Fact Versus Fiction in Modern DDoS Attacks and Defense Strategies
Adaptive DDoS requires new ways to strengthen defensive capabilities and mitigate cybersecurity risk.
Did 300 ancient Spartan warriors hold off tens of thousands of Persians at Thermopylae? Probably not. Did George Washington chop down his father’s cherry tree and then confess because he was unable to lie? Nope. Did Paul Revere ride alone shouting the British were coming? Not exactly: Factually, it was five people who sounded the alarm, but only Paul Revere got mentioned in a fictitious poem 85 years later.
Luckily, when it comes to distributed denial-of-service (DDoS) attack myths and misunderstandings, we don’t have to guess between fact and fiction. Today, there are very smart experts who know and can speak the truth. They have firsthand knowledge about defensive strategies, best practices for DDoS protection, and how leading organizations are strengthening their cyberdefenses.

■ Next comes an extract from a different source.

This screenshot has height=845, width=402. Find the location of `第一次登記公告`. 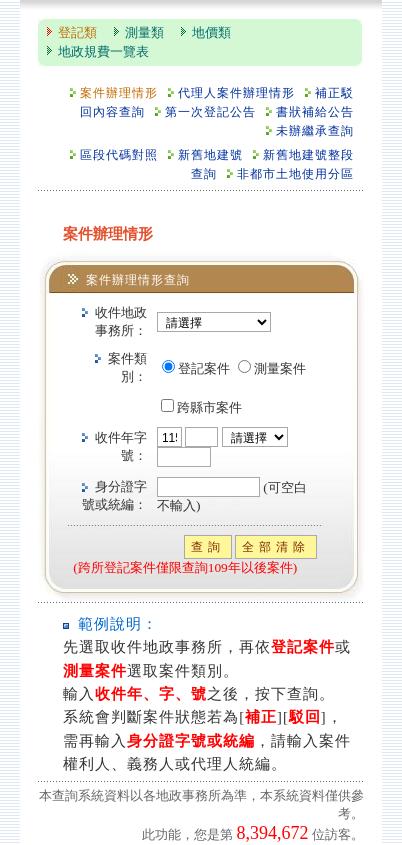

第一次登記公告 is located at coordinates (210, 112).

NETSCOUT Director of Security Solutions Gary Sockrider and Senior Sales Engineer Jeff Hauk deliver just that in “You Think You Know DDoS? Think Again,” part of our Problem Solvers Series. Sockrider and Hauk share their extensive industry and customer experiences regarding the evolution of modern DDoS attacks, debunk some myths, clarify some common misunderstandings, and suggest some new ways to strengthen defensive capabilities and mitigate cybersecurity risk.
Fiction: DDoS Attacks Have Declined in Relevance
For starters, reports of the decline in relevance of DDoS attacks are untrue. Sockrider shares that NETSCOUT saw more than 13 million DDoS attacks in 2022—and that is just a subset of all the attacks made that year. He notes that modern DDoS attacks are more complex and sophisticated than traditional DDoS of the past. Modern DDoS attacks often mask other forms of cyberattacks as bad actors seek out vulnerabilities to exploit by using multiple attack vectors. In fact, NETSCOUT has observed as many as 30 different attack vectors in a single campaign, which led to the new term “adaptive DDoS.”

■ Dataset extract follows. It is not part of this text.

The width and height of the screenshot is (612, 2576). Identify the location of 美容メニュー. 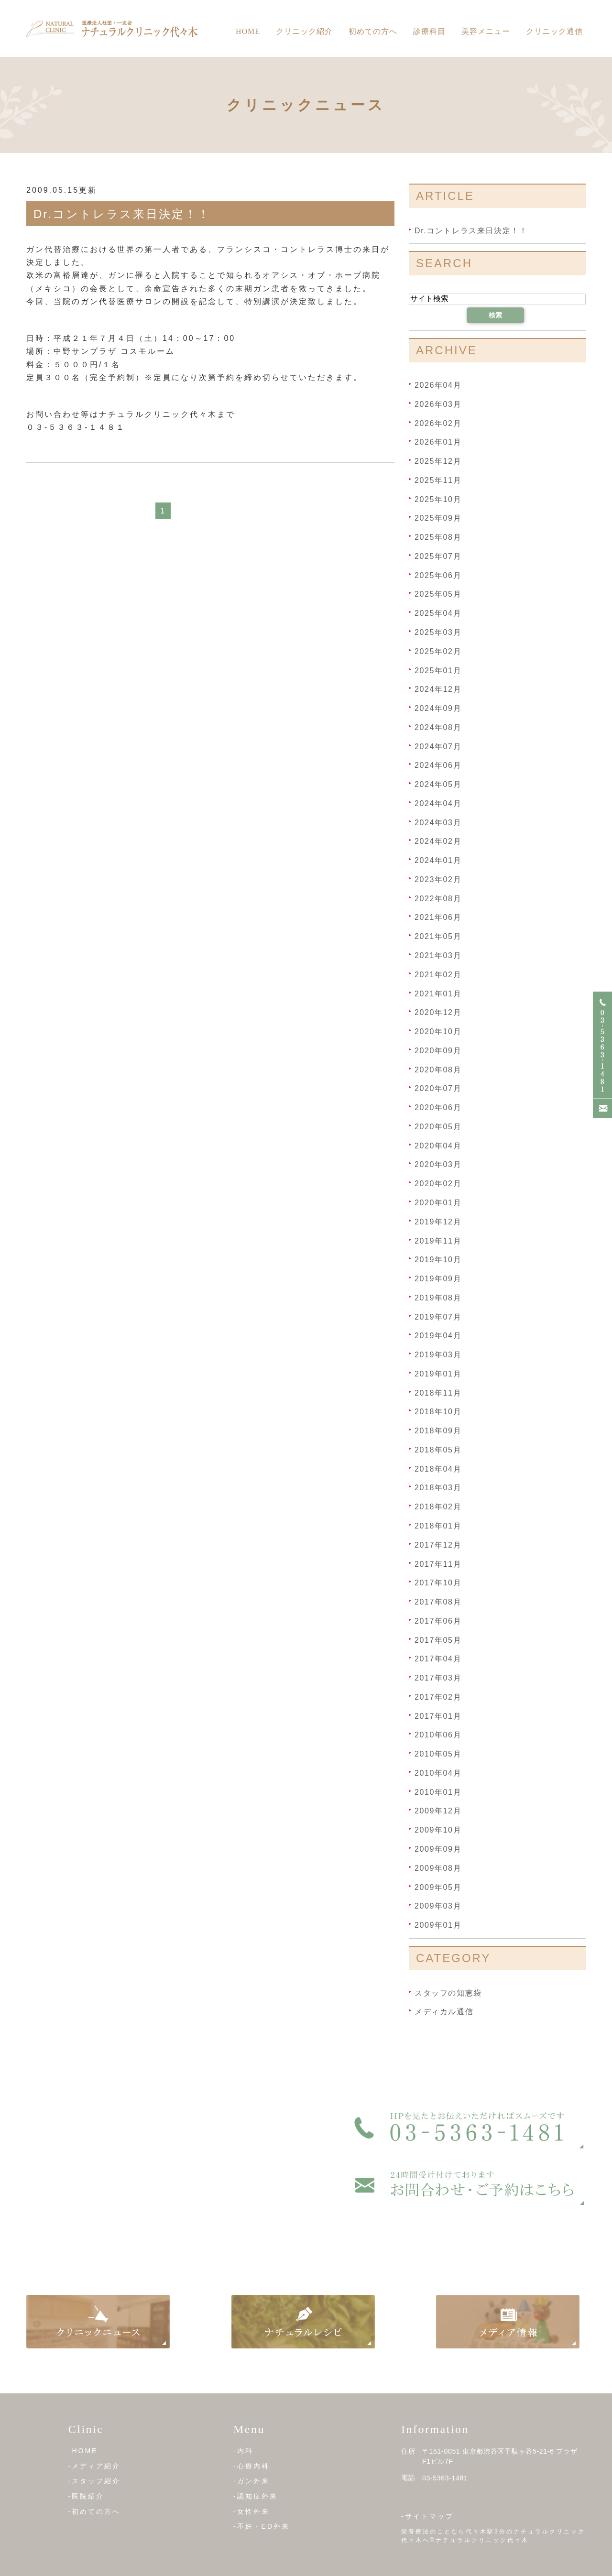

NETSCOUT’s approach is to integrate into the security stack and function as a team player that enhances other security solutions and tools. Whether it is integrating with security event and incident management (SEIM) solutions, accepting indicators of compromise (IOC) from other third parties, protecting stateful devices such as firewalls so they can do what they were meant to do, or utilizing unique global threat intelligence and expertise from NETSCOUT, the goal remains the same—to mitigate risk and protect information, applications, systems, and people from harm. By utilizing an intelligent combination of on-premises and cloud-based DDoS protection that automatically identifies and stops all types of DDoS attacks and other cyberthreats before they impact business-critical services, NETSCOUT plays a dual role of thwarting modern DDoS attacks and making other parts of the cyberdefense stronger.

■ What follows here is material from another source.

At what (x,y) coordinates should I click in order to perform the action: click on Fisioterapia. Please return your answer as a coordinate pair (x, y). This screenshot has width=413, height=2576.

Fact: Adaptive DDoS Requires Adaptive Defense
Hauk and Sockrider stress that the dynamic nature of cyberattacks coupled with the always-changing nature of any network means that continuous adjustments, constant reassessments, and perpetual diligence are required. Organizations must constantly evolve their DDoS defense strategies to keep pace with rapidly changing attack tactics and strategies of criminal actors and nation states. Every change creates potential new vulnerabilities, and every action creates a reaction in the high-stakes competition of cyberattacks and cyberdefenses.
Adaptive DDoS attacks require a new posture of DDoS suppression enabled by edge-to-edge visibility to suppress DDoS attack traffic as it hits multiple points across the entire network edge or before it converges into a large-scale attack. Regardless of the scope and scale of your environment, you need unique and unlimited visibility, across all attack surfaces, so that you are continuously aware of your own vulnerabilities and know what bad actors are doing and have done to penetrate your cyberdefenses.
As both Hauk and Sockrider indicate, you can’t stop what you can’t see—and that’s a fact.